C16orf86 protein sequence is rich in Proline and Glutamate having a total of 39 Proline's (P) and 39 Glutamate's (E). In addition, C16orf86 has low amino acid regions of Asparagine (N), Threonine (T), Isoleucine (I), and Phenylalanine (F). These regions have 3 Asparagine's, 9 Threonine's, 2 Isoleucine's, and 1 Phenylalanine. This makes the protein acidic with a low PH.
C16orf86 contains Domain of Unknown Function (DUF4691) from amino acid 1 to 184 and a Nuclear Localization Signal from amino acids 105–109. This figure was created using the Expasy prosite tool.

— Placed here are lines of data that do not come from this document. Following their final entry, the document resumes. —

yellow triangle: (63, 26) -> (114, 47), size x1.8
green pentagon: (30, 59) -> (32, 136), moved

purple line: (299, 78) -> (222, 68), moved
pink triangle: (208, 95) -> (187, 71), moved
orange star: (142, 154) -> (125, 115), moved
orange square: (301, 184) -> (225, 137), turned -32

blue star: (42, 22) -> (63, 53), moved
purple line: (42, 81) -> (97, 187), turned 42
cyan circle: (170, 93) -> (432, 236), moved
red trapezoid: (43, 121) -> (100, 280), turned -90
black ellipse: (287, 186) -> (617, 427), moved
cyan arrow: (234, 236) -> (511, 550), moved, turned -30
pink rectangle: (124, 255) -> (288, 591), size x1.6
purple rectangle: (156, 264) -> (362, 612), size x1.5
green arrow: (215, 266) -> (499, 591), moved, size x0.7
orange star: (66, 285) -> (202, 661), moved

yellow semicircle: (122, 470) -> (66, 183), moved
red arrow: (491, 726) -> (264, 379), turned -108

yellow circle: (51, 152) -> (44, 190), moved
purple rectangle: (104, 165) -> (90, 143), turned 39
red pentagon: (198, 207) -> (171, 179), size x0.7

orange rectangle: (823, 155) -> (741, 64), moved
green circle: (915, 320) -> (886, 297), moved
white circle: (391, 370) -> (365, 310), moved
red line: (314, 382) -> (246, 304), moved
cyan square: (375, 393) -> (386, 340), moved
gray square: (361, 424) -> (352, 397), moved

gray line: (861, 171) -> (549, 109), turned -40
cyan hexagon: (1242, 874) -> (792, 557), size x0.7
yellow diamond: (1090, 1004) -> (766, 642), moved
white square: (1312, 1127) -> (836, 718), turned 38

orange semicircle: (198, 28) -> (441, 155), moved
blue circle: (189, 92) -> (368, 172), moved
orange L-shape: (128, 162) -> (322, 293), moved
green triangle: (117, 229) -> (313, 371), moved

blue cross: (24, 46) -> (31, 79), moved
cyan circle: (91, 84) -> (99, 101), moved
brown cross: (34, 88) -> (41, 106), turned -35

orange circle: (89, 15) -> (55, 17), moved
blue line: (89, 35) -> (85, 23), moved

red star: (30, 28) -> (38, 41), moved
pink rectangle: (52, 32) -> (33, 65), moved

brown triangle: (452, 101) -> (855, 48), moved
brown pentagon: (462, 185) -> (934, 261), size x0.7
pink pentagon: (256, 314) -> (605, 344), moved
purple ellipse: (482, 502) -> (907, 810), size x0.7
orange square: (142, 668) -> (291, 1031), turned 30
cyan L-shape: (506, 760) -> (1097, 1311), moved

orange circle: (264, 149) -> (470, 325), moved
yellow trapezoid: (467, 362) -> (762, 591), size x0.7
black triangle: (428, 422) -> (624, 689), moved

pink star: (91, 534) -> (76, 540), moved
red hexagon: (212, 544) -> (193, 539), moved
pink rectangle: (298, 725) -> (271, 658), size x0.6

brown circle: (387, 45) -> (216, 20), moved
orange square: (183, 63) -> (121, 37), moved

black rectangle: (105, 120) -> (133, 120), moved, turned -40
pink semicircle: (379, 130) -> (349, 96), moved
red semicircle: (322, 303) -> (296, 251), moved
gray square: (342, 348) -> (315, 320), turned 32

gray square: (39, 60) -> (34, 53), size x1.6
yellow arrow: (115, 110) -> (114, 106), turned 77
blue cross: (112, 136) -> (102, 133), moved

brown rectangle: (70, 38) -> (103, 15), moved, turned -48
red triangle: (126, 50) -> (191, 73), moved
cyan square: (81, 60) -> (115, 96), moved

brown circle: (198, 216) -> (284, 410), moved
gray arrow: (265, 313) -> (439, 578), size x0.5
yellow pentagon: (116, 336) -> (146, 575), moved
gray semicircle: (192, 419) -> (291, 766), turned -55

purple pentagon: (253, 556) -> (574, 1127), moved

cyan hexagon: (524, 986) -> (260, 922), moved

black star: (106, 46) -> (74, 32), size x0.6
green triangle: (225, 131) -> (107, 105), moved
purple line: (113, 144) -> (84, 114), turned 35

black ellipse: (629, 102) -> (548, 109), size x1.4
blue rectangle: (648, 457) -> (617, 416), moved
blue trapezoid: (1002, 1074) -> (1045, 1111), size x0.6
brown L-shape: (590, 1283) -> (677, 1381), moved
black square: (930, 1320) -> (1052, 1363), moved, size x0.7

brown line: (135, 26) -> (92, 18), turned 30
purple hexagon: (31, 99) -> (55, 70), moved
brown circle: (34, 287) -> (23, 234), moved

For the C16orf86 protein, there is a nuclear localization signal that is from amino acid 105 to 109 and is composed of (PKRKP) in the forward direction. This pattern is conserved and seen in humans and its distant orthologs such as the red fox and Weddell seal.
= Secondary
=C16orf86 overall has a high census of alpha helices compared to beta sheets. For the predicting location of alpha helices and beta sheets, Phyre 2 was used. For the alpha helices, there is a high-level prediction for amino acids 187–199, 231–244, 265–270, and 294–307. In addition to the alpha helices, there is a high level of prediction for beta strands at amino acids 96–97.
= Tertiary
=The tertiary structure for C16orf86 PDB file was taken from Phyre2 and I-Tasser. The PDB files were put into EZmol bioinformatics tool to create the tertiary structure. This figure has amino acids labeled with sites that pertain to Phosphorylation, Nuclear Localization Signaling, and Nuclear Export Signaling.
= Post-translational modifications
=C16orf86 post-translational modifications were found using protein modification tools from Expasy. For this protein, the sites that were most intriguing for this protein was its nuclear export signals (L rich regions), Nuclear localization signals, and phosphorylation sites. The nuclear localization signals and export signals allow for this protein to become localized within the cell's nucleus. In addition, this protein sequence has phosphorylation sites for CDK5, GSK3, P38MAPK, PKA, PKC, CDC2, ATM, CKII, and DNAPK. These all play a specific role in cell cycle regulation. There is also a conceptual translation for C16orf86 below with the rest of the post-translation modifications.
Evolution
The orthologs were sorted by increasing data of divergence and sequence similarity
= Paralogs
=After conducting a search with NCBI Blast and after finding no paralog sequences similar to C16orf86 in BLAT, it was confirmed that C16orf86 does not have any paralogs. Only isoforms were shown below for the sequence, but no full sequences.
= Orthologs
=C16orf86 orthologs include dogs, chimpanzee, cows, rats, mice, and chimpanzees.
Ortholog space: C16orf86 orthologs include only placental mammals. This means there are no other mammal groups, birds, fungi, archaea, protists, reptiles, plants, or any other invertebrate species that are orthologs to C16orf86. The most distant ortholog in the placental mammal group, macroscelidea, was the most diverged species from C16orf86, which was 102 million years ago.
= Homologs
=The most distant homologs with partial sequences to C16orf86 include marsupial mammals, reptiles, and fish. The furthest homolog for C16orf86 was the whale shark that diverged 465 million ago from humans.